As it continues to grapple with protecting traditional payments, the PCI Council is keeping an eye on emerging systems such as mobile payments. Within a couple of months, the Council expects to issue an update to its card-production standard that will address the over-the-air provisioning of cardholder data to mobile devices, according to Leach. “It would be the current card-equivalent credentials uploaded to the [mobile phone’s] secure element or the HCE [host card emulator] in the cloud,” he says.
Avivah Litan, a vice president and security technology analyst at Stamford, Conn.-based Gartner Inc. who has followed PCI since its early days, says “the PCI Council has been very successful in some ways and very unsuccessful in others.”
“Successful—in creating a relatively thorough standard with lots of inputs from security experts around the world,” she tells Digital Transactions News by email. “They also raised security awareness and helped move the market towards more secure payment systems.
“Unsuccessful—in thinking about and coming up with a standard that can be practically enforced so that companies are more secure, not just compliant on paper. So while thorough, the standard has done nothing to stop many destructive breaches against the payments industry.”
Another long-time PCI observer, Al Pascual, senior vice president and head of fraud and security at Pleasanton, Calif.-based Javelin Strategy & Research, says, “lack of an effective mechanism to ensure compliance” has hamstrung the PCI Council’s effectiveness.

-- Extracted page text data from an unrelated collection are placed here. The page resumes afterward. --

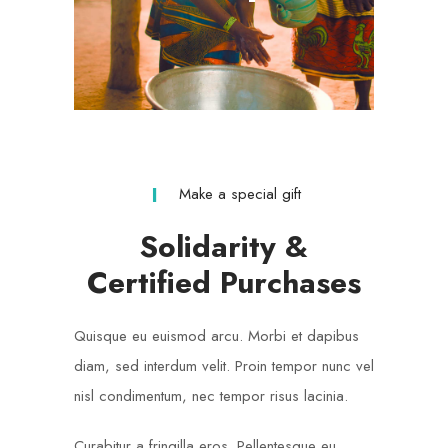
Make a special gift
Solidarity &
Certified Purchases
Quisque eu euismod arcu. Morbi et dapibus
diam, sed interdum velit. Proin tempor nunc vel
nisl condimentum, nec tempor risus lacinia.
Curabitur a fringilla eros. Pellentesque eu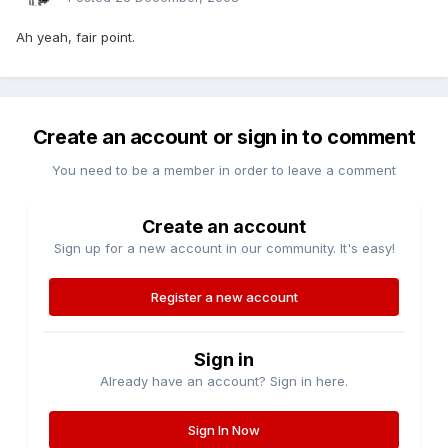
Ah yeah, fair point.
Create an account or sign in to comment
You need to be a member in order to leave a comment
Create an account
Sign up for a new account in our community. It's easy!
Register a new account
Sign in
Already have an account? Sign in here.
Sign In Now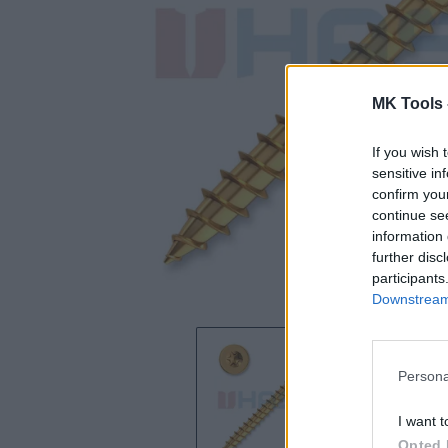
MK Tools 
If you wish 
sensitive in
confirm you
continue se
information 
further disc
participants
Downstream 
Persona
I want t
Opted 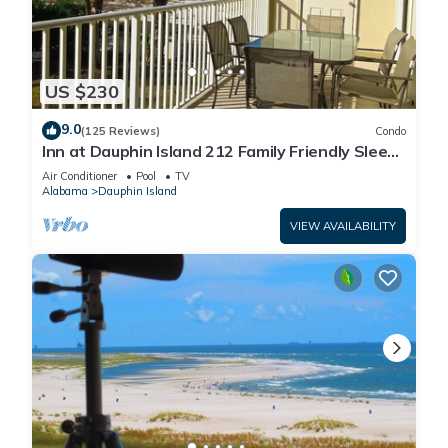
US $230
9.0
(125 Reviews)
Condo
Inn at Dauphin Island 212 Family Friendly Sleeps
8 with Great Views!
Air Conditioner
Pool
TV
Alabama
Dauphin Island
VIEW AVAILABILITY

Pascual, in an email, disagrees with Litan on the awareness issue, saying the Council’s effectiveness has been hurt by “a lack of awareness among many merchants as to threats they face, which in turn contributes to a failure to comply” with the rules. He adds that “updated guidelines are themselves often influenced by major data-loss events or trends, meaning that they have an inherent lag time.”
Still, he says the Council “was created for the right reasons and [has] made the right recommendations when it comes to data security.”